This model represents a tritium solid breeder: tritium is generated in a pebble bed of lithium ceramics located in two channels. A helium flow, called purge gas, is introduced through these channels so the released tritium is dragged by it. The selected material for the helium channels is Eurofer. The system is all at the same temperature.
The aim of this example is to analyse the tritium permeation through the material and the inventory in the different parts of the system.
The model is built with two fluid channels connected to the materials that represent their walls and the pebble component representing the lithium ceramic. Both channels have the same geometry and operation conditions.
The realease of tritium from the lithium ceramic breeder is set through the residence time and HT/(HTO+HT) ratio.
Inside the gas pipes, two reactions will be considered:
The generation profile is defined in the Generator component: it will consists on three pulses. Each pulse will be 450 s of burn and 1350 s of dwell. The second group of pulses starts 10 h after the first, and this generation is repeated with a period of 1 day. This generation profile lasts three days (generation time) and then the generation is turn off during 2 days. That means a generation cycle (time between two on generation cycles) equal to 5 days. These generation pulses are shown in the plot:
Zooming in the first 43200 s (1/2 day), the three generation pulses are observed:
The evolution of the inventory in each elemnt of the model is shown in the plots below for a 10 days simulated time.

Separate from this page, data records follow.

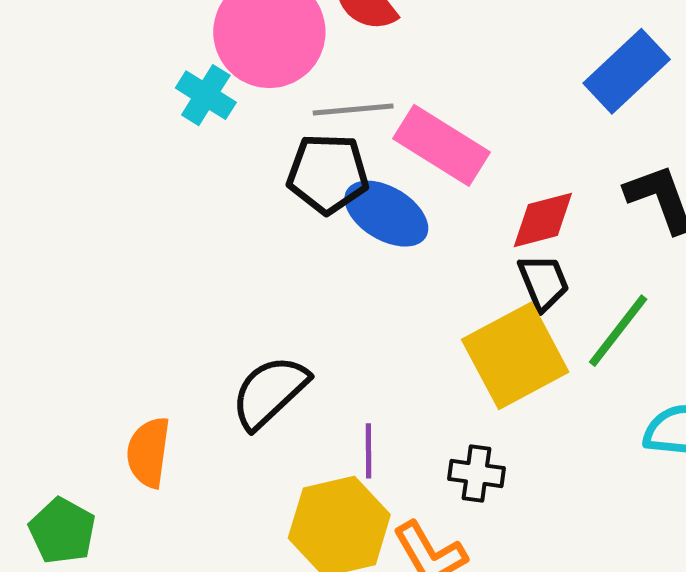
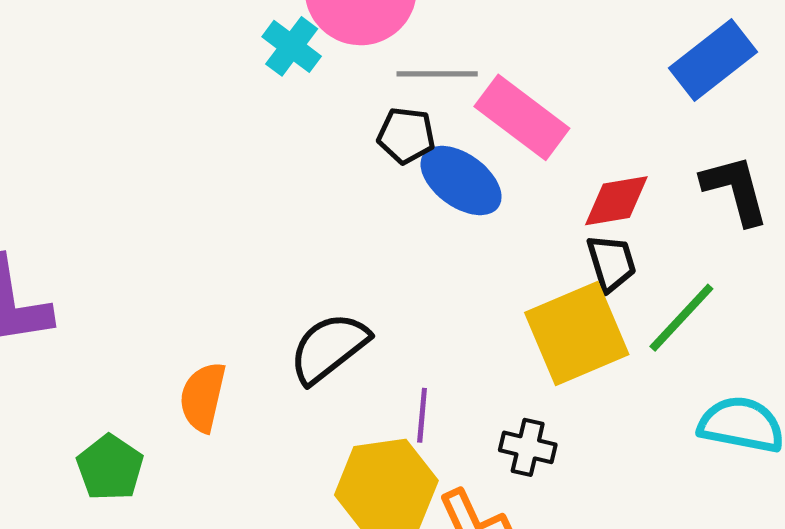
black pentagon: (328, 174) -> (406, 135), size x0.7

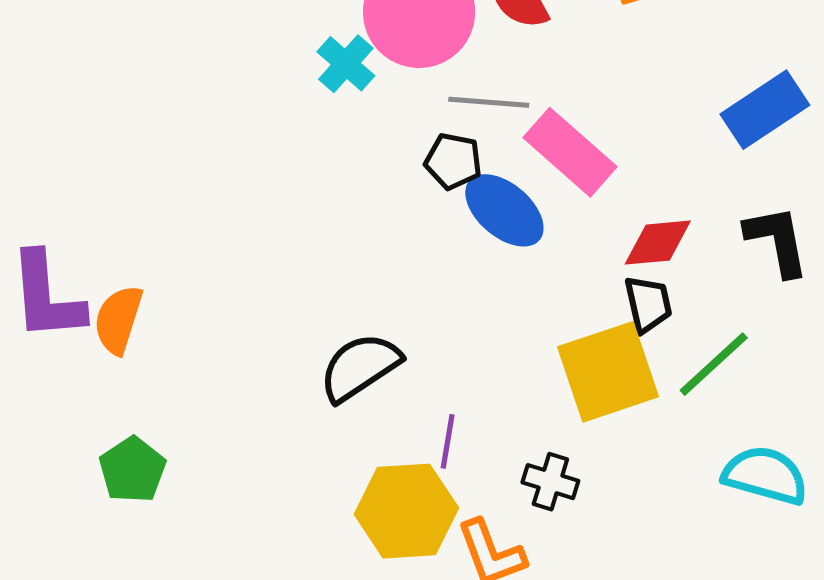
orange semicircle: (203, 397) -> (118, 320), moved

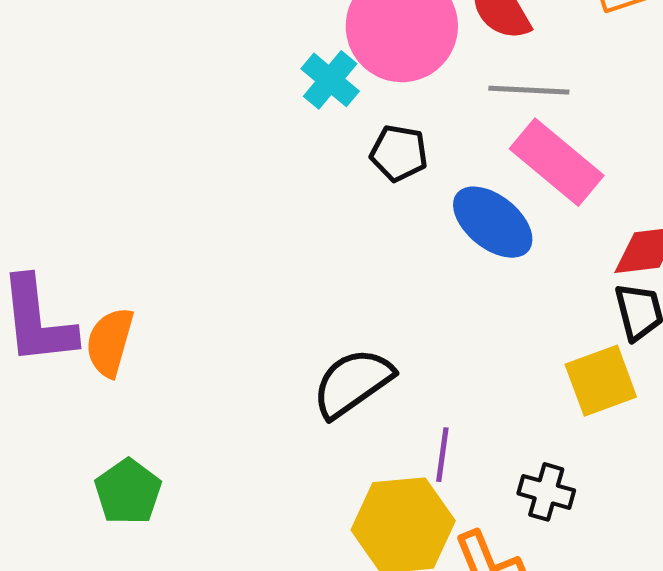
gray line: (489, 102) -> (529, 90), moved
black pentagon: (453, 161) -> (399, 153), moved
yellow square: (608, 372) -> (601, 381), size x0.7

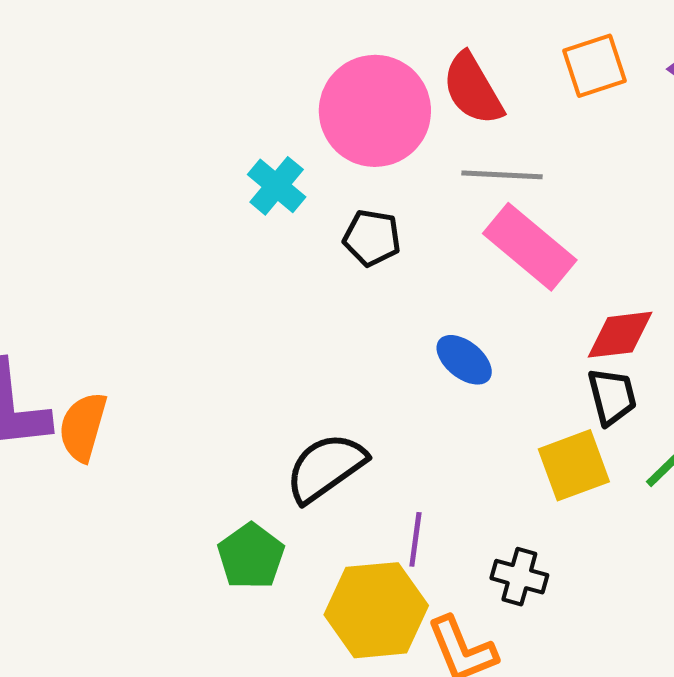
cyan cross: (330, 80) -> (277, 186), moved
blue ellipse: (493, 222) -> (464, 360), moved, size x0.7
green pentagon: (128, 492) -> (251, 556), moved

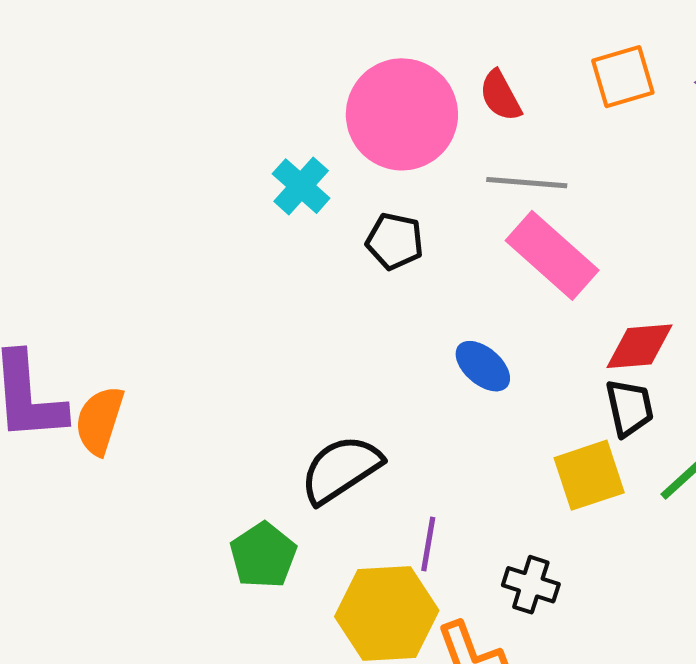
red semicircle: (473, 89) -> (500, 96), size x0.7

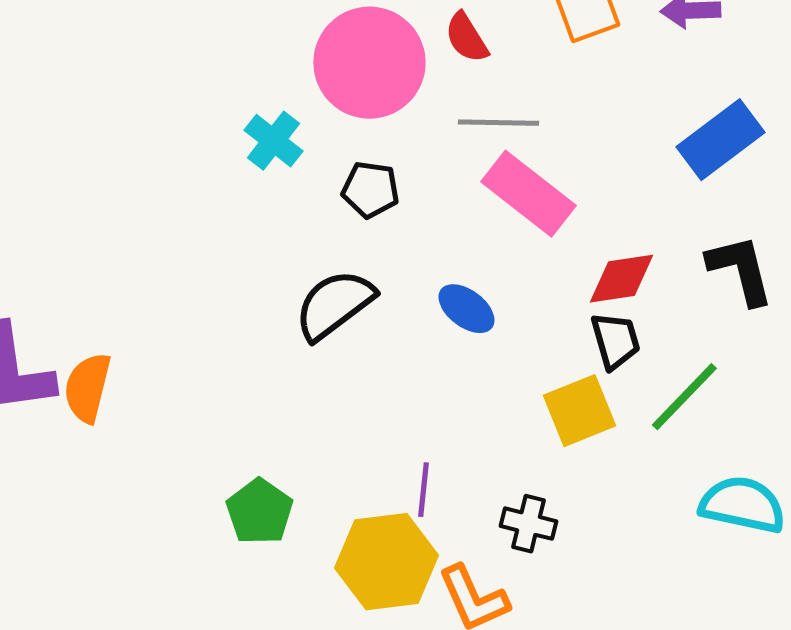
black semicircle: (341, 469) -> (334, 305), moved

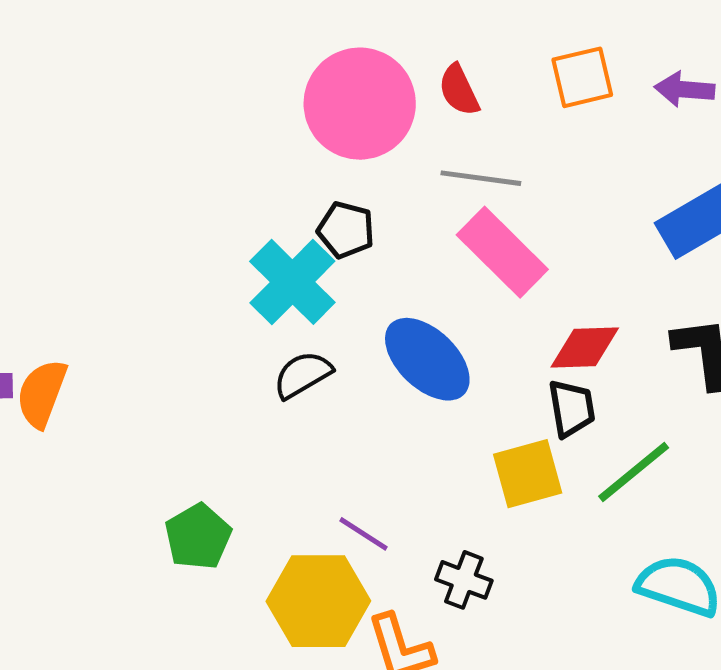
cyan cross: (273, 141) -> (292, 282), moved, size x1.5
black semicircle: (334, 305) -> (303, 375), moved, size x0.7
blue ellipse: (466, 309) -> (427, 359), size x1.6
purple line: (423, 490) -> (364, 534), turned -70

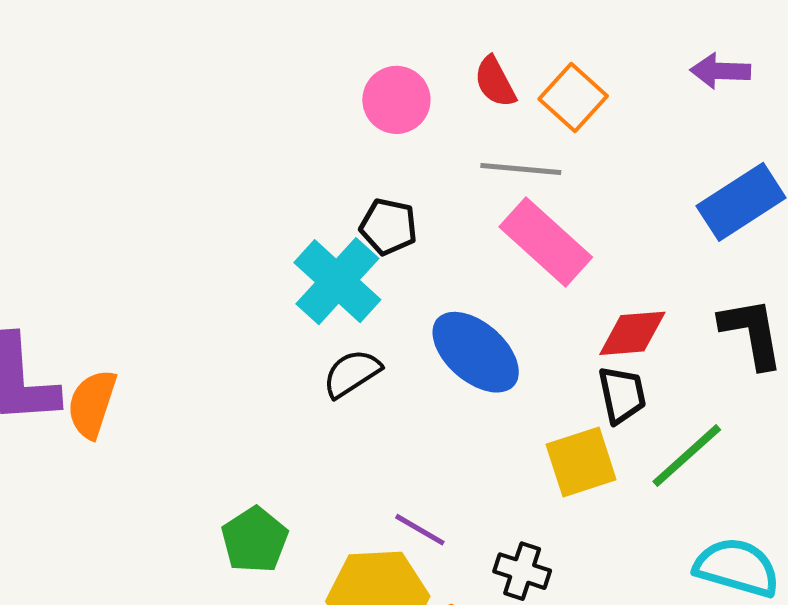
orange square: (582, 77) -> (573, 98), moved, turned -32
pink circle: (360, 104) -> (396, 100), size x0.6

The plot “Gen_tot_invent” represents the amount of tritium generated inside the pebbles. It can be observed that it remains constant when the generation is null. The tritium inventory in the pebbles is also pulsed according to the pulsed generation. The maximum amount of tritium inside the pebble during the pulses is around 0.026 mg and it falls to zero when there is no generation.
Again, zooming in the previous plots the first day (or simulate the experiment with TSTOP = 86400 s):
The tritium inventories in the purge gas and the walls have the same behaviour, but the maximum value in the pulses in much lower. That means that most of the tritium generated leaves with the purge gas stream as it can be checked in the next plot:
The tritium permeated through the wall increases with the generation pulses and remains constant when there is no generation.
The tritium concentration in the outer face of the material along the gas flow direction during the first half-day is represented in the next plot. It can be observed that it is higher as we move towards the gas outlet.
Finally, the relative error at the beginning reaches 0.03%, but it decreases until practically zero which means the mass balance is correct.